» Provided records:
+===+

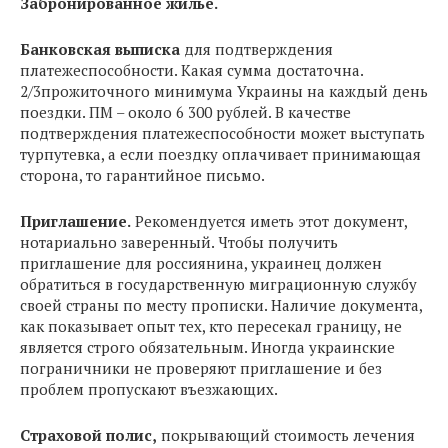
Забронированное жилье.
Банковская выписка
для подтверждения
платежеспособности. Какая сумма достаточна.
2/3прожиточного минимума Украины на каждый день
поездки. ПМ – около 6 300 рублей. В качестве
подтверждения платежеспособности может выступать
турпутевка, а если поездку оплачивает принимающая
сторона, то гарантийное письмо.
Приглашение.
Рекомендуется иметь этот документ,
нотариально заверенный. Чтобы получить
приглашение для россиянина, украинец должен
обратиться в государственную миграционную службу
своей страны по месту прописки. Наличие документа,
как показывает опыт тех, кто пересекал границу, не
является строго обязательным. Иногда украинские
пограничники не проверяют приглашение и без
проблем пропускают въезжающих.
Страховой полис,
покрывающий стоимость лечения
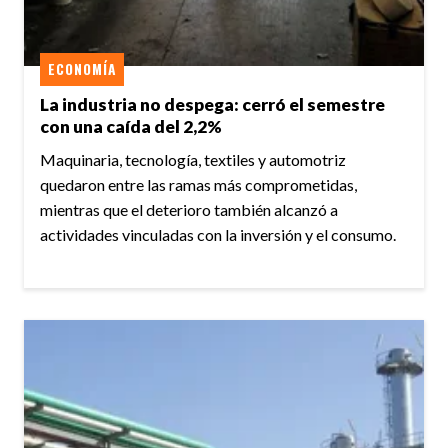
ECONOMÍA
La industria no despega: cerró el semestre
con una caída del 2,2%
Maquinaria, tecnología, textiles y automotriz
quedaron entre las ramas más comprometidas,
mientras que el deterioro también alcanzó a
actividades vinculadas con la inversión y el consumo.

+===+

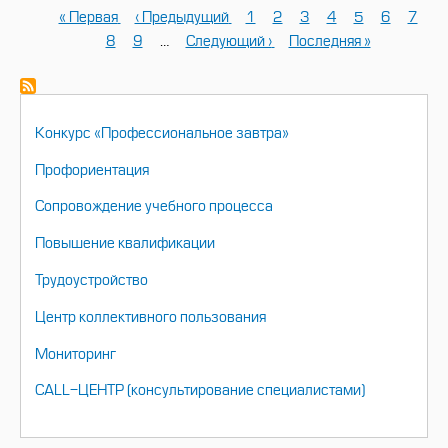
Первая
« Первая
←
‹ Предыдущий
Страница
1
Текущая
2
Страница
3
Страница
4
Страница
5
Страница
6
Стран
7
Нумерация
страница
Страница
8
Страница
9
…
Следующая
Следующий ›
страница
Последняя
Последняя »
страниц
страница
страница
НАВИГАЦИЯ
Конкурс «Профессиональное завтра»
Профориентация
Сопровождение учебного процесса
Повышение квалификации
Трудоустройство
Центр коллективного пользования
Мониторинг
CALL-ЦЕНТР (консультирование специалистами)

+===+

» Exercise description: Look above for the line with "Повышение квалификации" and the line with "CALL-ЦЕНТР (консультирование специалистами)". Write out those two lines and all the lines between them, exactly, and no others.

» Final answer:
Повышение квалификации
Трудоустройство
Центр коллективного пользования
Мониторинг
CALL-ЦЕНТР (консультирование специалистами)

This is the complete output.